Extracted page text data
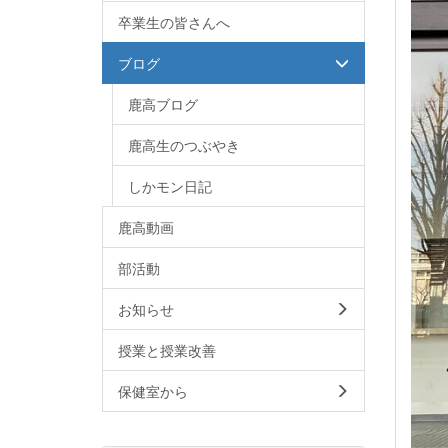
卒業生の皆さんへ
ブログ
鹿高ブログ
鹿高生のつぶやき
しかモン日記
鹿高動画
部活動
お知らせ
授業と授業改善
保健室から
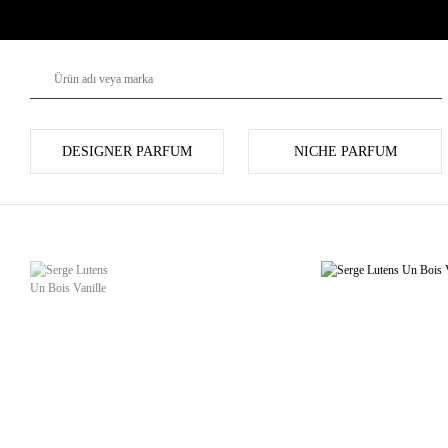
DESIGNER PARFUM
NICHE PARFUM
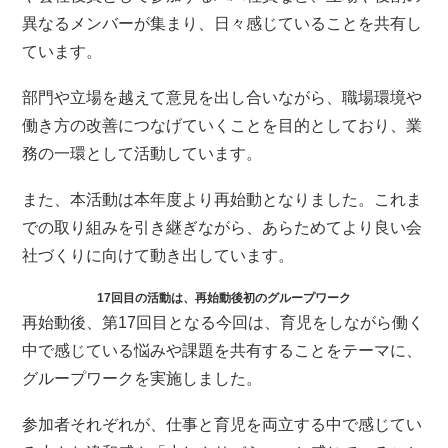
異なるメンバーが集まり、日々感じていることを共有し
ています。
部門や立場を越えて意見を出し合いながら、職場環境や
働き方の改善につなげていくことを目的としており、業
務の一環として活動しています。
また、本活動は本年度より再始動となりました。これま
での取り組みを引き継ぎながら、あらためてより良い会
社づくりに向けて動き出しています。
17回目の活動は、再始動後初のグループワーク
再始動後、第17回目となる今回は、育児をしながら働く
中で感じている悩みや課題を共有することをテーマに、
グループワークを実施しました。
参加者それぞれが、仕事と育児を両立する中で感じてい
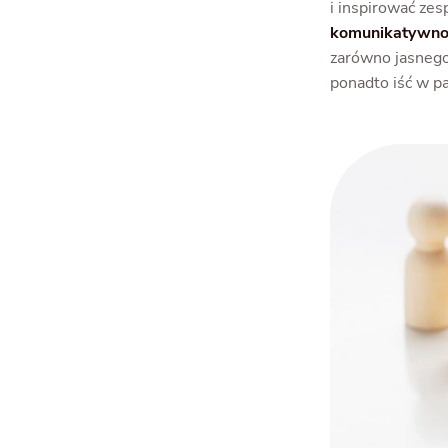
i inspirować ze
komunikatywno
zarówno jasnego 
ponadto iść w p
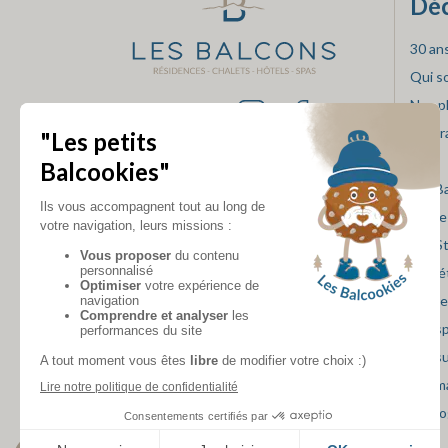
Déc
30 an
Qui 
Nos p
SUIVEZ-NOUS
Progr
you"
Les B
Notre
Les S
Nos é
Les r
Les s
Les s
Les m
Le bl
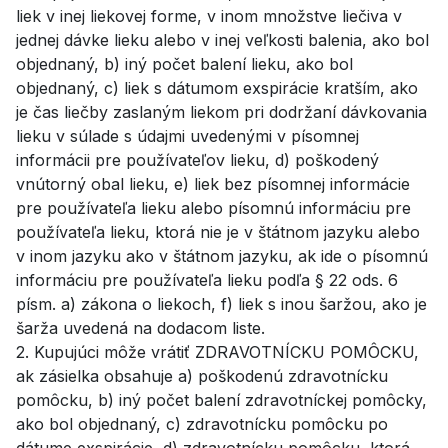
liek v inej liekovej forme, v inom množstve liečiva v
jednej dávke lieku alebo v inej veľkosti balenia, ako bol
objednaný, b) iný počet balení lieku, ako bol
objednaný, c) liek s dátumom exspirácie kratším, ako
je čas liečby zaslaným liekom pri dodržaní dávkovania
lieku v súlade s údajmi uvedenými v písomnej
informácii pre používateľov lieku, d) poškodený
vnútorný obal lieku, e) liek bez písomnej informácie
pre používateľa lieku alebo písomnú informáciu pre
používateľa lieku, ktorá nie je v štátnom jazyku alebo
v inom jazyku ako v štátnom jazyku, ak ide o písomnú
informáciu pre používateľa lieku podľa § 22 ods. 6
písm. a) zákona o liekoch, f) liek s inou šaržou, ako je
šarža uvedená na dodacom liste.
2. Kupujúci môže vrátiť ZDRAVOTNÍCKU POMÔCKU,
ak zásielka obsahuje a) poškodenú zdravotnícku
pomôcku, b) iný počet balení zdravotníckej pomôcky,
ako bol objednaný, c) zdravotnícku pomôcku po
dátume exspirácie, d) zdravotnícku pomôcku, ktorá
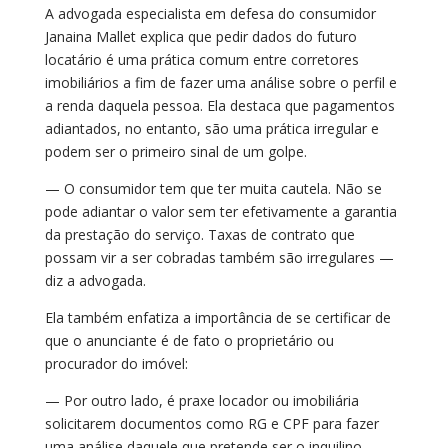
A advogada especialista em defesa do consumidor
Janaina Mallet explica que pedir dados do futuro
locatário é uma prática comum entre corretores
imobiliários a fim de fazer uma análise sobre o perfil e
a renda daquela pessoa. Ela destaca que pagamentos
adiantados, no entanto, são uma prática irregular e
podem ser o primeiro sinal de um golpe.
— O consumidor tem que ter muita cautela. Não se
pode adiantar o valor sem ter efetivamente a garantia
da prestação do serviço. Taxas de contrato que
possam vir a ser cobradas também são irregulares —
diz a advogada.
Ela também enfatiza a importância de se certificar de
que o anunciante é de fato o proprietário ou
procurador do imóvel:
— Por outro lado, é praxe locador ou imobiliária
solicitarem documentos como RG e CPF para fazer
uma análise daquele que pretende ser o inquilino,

- Your assignment
When you copy the records above, keep every word exact and drop the pictures.

- Solved problem
卒業生の皆さんへ
ブログ
鹿高ブログ
鹿高生のつぶやき
しかモン日記
鹿高動画
部活動
お知らせ
授業と授業改善
保健室から
DESIGNER PARFUM
NICHE PARFUM
異なるメンバーが集まり、日々感じていることを共有し
ています。
部門や立場を越えて意見を出し合いながら、職場環境や
働き方の改善につなげていくことを目的としており、業
務の一環として活動しています。
また、本活動は本年度より再始動となりました。これま
での取り組みを引き継ぎながら、あらためてより良い会
社づくりに向けて動き出しています。
17回目の活動は、再始動後初のグループワーク
再始動後、第17回目となる今回は、育児をしながら働く
中で感じている悩みや課題を共有することをテーマに、
グループワークを実施しました。
参加者それぞれが、仕事と育児を両立する中で感じてい
i inspirować ze
komunikatywno
zarówno jasnego 
ponadto iść w p
Déc
30 an
Qui 
Nos p
SUIVEZ-NOUS
Progr
you"
Les B
Notre
Les S
Nos é
Les r
Les s
Les s
Les m
Le bl
liek v inej liekovej forme, v inom množstve liečiva v
jednej dávke lieku alebo v inej veľkosti balenia, ako bol
objednaný, b) iný počet balení lieku, ako bol
objednaný, c) liek s dátumom exspirácie kratším, ako
je čas liečby zaslaným liekom pri dodržaní dávkovania
lieku v súlade s údajmi uvedenými v písomnej
informácii pre používateľov lieku, d) poškodený
vnútorný obal lieku, e) liek bez písomnej informácie
pre používateľa lieku alebo písomnú informáciu pre
používateľa lieku, ktorá nie je v štátnom jazyku alebo
v inom jazyku ako v štátnom jazyku, ak ide o písomnú
informáciu pre používateľa lieku podľa § 22 ods. 6
písm. a) zákona o liekoch, f) liek s inou šaržou, ako je
šarža uvedená na dodacom liste.
2. Kupujúci môže vrátiť ZDRAVOTNÍCKU POMÔCKU,
ak zásielka obsahuje a) poškodenú zdravotnícku
pomôcku, b) iný počet balení zdravotníckej pomôcky,
ako bol objednaný, c) zdravotnícku pomôcku po
dátume exspirácie, d) zdravotnícku pomôcku, ktorá
A advogada especialista em defesa do consumidor
Janaina Mallet explica que pedir dados do futuro
locatário é uma prática comum entre corretores
imobiliários a fim de fazer uma análise sobre o perfil e
a renda daquela pessoa. Ela destaca que pagamentos
adiantados, no entanto, são uma prática irregular e
podem ser o primeiro sinal de um golpe.
— O consumidor tem que ter muita cautela. Não se
pode adiantar o valor sem ter efetivamente a garantia
da prestação do serviço. Taxas de contrato que
possam vir a ser cobradas também são irregulares —
diz a advogada.
Ela também enfatiza a importância de se certificar de
que o anunciante é de fato o proprietário ou
procurador do imóvel:
— Por outro lado, é praxe locador ou imobiliária
solicitarem documentos como RG e CPF para fazer
uma análise daquele que pretende ser o inquilino,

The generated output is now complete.